Özellikle ABD’nin şemsiyesi altında şekillendirilmeye çalışılan YPG/PYD çerçeveli statüko öncelikli otonom ‘Kuzey ve Doğu Suriye Özerk Yönetimi’ konusunda hükümetin nasıl bir yaklaşım içerisinde olacağı doğrusu merak hususudur. ABD, bu yeni şekillenmeyi bilhassa Türkiye’ye karşı kıymetli bir koz olarak kullanmaya hazırlanmaktadır. ABD, Türkiye’nin yumuşak karnını oluşturan YPG/PYD üzerinden Türkiye’nin Rusya, İran ve Esad ile hareket etmesini engellemeye çalışmaktadır.
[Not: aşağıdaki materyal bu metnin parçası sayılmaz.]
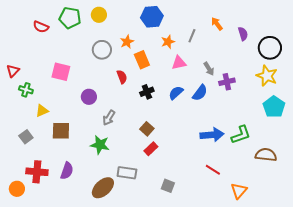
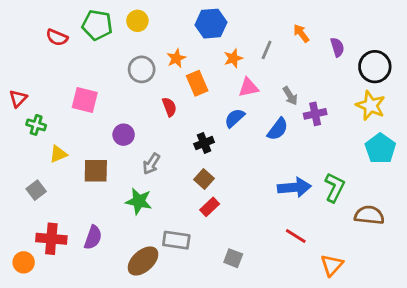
black cross: (147, 92) -> (204, 143), moved
blue semicircle: (176, 93) -> (235, 118), moved
brown square: (61, 131) -> (96, 171), moved
green L-shape: (241, 135) -> (335, 187), turned -45

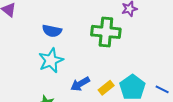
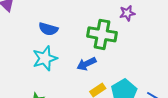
blue arrow: (80, 84) -> (86, 64), moved

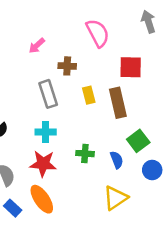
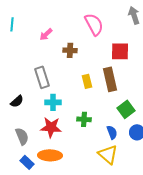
gray rectangle: (48, 94) -> (42, 77), moved
yellow rectangle: (89, 95) -> (87, 81), moved
blue semicircle: (117, 160) -> (112, 132), moved
yellow triangle: (115, 198) -> (108, 154), turned -45
orange ellipse: (42, 199) -> (50, 155), turned -55

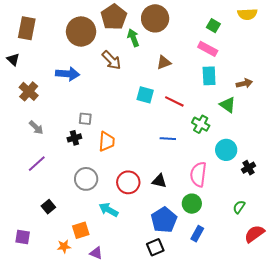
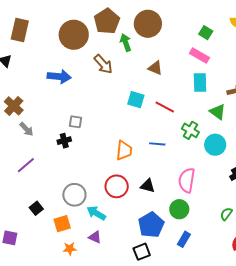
brown triangle: (164, 62) -> (155, 68), turned 42
brown cross: (29, 91) -> (14, 106), moved
orange trapezoid: (107, 142) -> (124, 150), moved
cyan circle: (226, 150) -> (215, 145), moved
gray circle: (86, 179) -> (74, 195), moved
orange square: (81, 230) -> (62, 224), moved
orange star: (64, 246) -> (70, 249), moved
purple triangle: (96, 253) -> (95, 237), moved

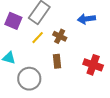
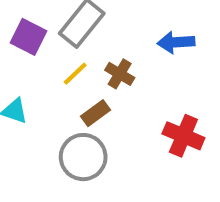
brown rectangle: (57, 61) -> (95, 113), moved, turned 56
gray circle: (29, 79) -> (83, 157), moved

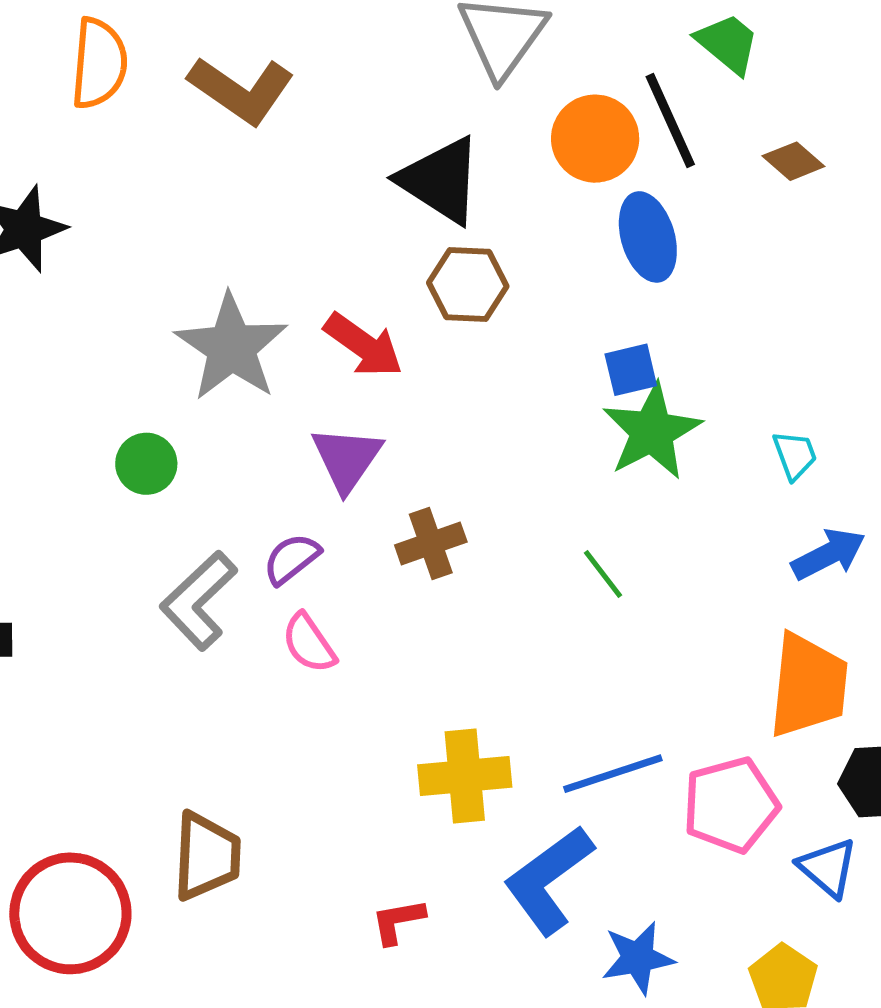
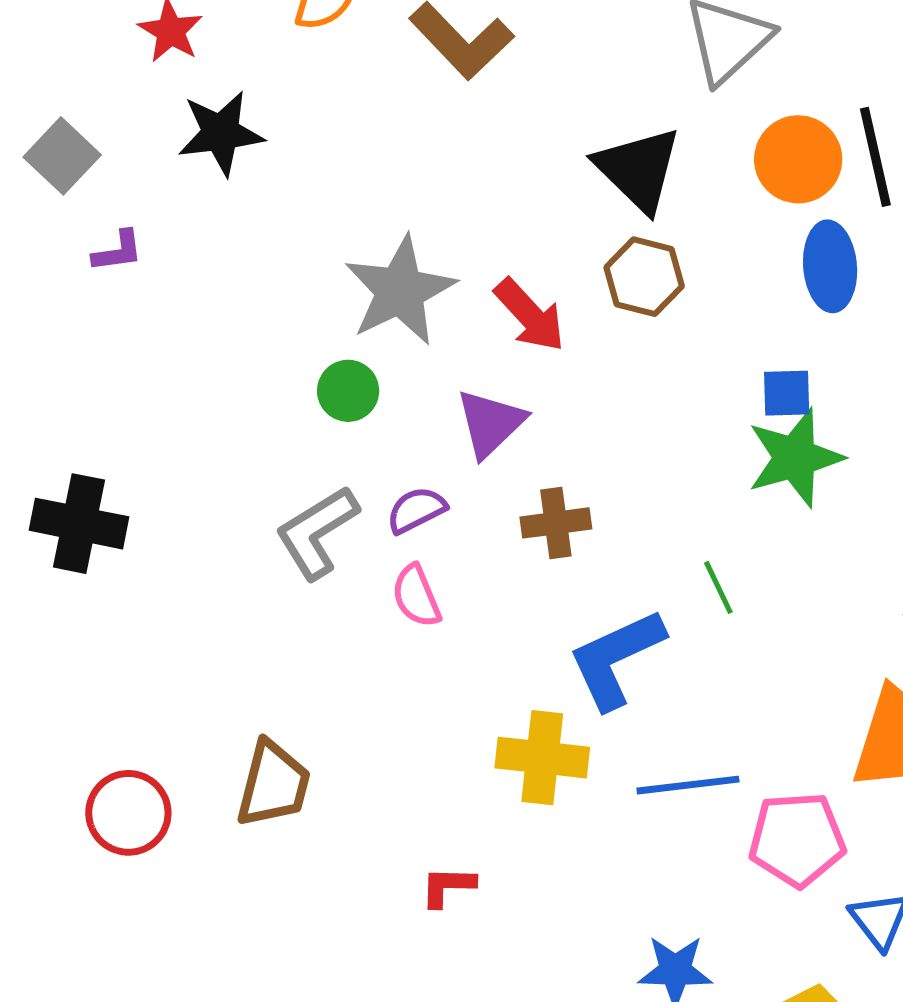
green circle: (146, 464) -> (348, 391), moved
blue L-shape: (549, 880) -> (616, 659), moved
red circle: (70, 913) -> (128, 813), size x0.7

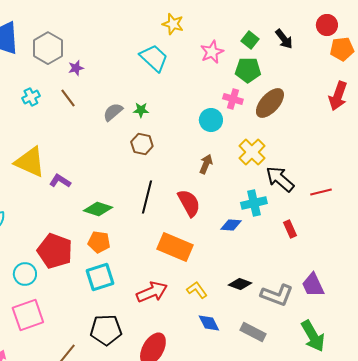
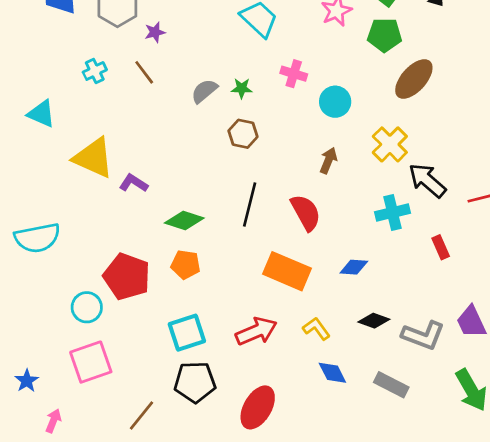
pink cross: (233, 99) -> (294, 74), moved
blue diamond: (231, 225) -> (354, 267), moved
cyan square: (100, 277) -> (187, 333), moved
“Türkiye’nin Suriye siyasetinde kendi özgün siyasetini ortaya koyması artık kaçınılmaz olsa gerek”
Elbette ki AK Parti Hükümeti, Suriye’nin bütünlüğü ve geleceği açısından Esad ile geç olsa da diyalog kurabilir. Burada Türkiye’nin asıl yapması gereken; Pax-Russica (Rus Barışı) yahut Pax-Americana (Amerikan Barışı) yerine Pax-Turcica (Türk Barışı) kapsamında tüm etnik tarafları kucaklayan ve Suriye’nin parçalanamaz bütünlüğünü önceleyen özgün siyasetler ortaya koymasıdır. Bir öbür deyişle Türkiye’nin Suriye siyasetinde kendi özgün siyasetini ortaya koyması artık kaçınılmaz olsa gerek.
“Suriye’nin birlikteliği, bölünmezliği ve toprak bütünlüğü kapsamındaki her türlü tahlili desteklediğimizi tabir etmek isteriz”
Sayın Cumhurbaşkanının seçime yönelik hesaplar içerisine girerek Suriye siyasetinde diğerlerinin inisiyatifinde hareket etmesi durumunda uzun vadede Türkiye’nin barış ve güvenliğine de sekte vurabilecek bir atak ortaya çıkarabilir. Bu nedenle, Türkiye’nin Suriye siyasetinde tarihi misyonuyla özdeşleşen diyalog öncelikli yapan ve kapsayıcı bir rol oynayarak barış ve güvenliği tesis edebilecek atılımları ortaya koyması ve sonuç odaklı kucaklayıcı ve birleştirici siyasetleri gerçekleştirmesi artık kaçınılmazdır. Yeniden Refah Partisi olarak, Suriye’nin birlikteliği, bölünmezliği ve toprak bütünlüğü kapsamındaki her türlü tahlili desteklediğimizi tabir etmek isteriz.”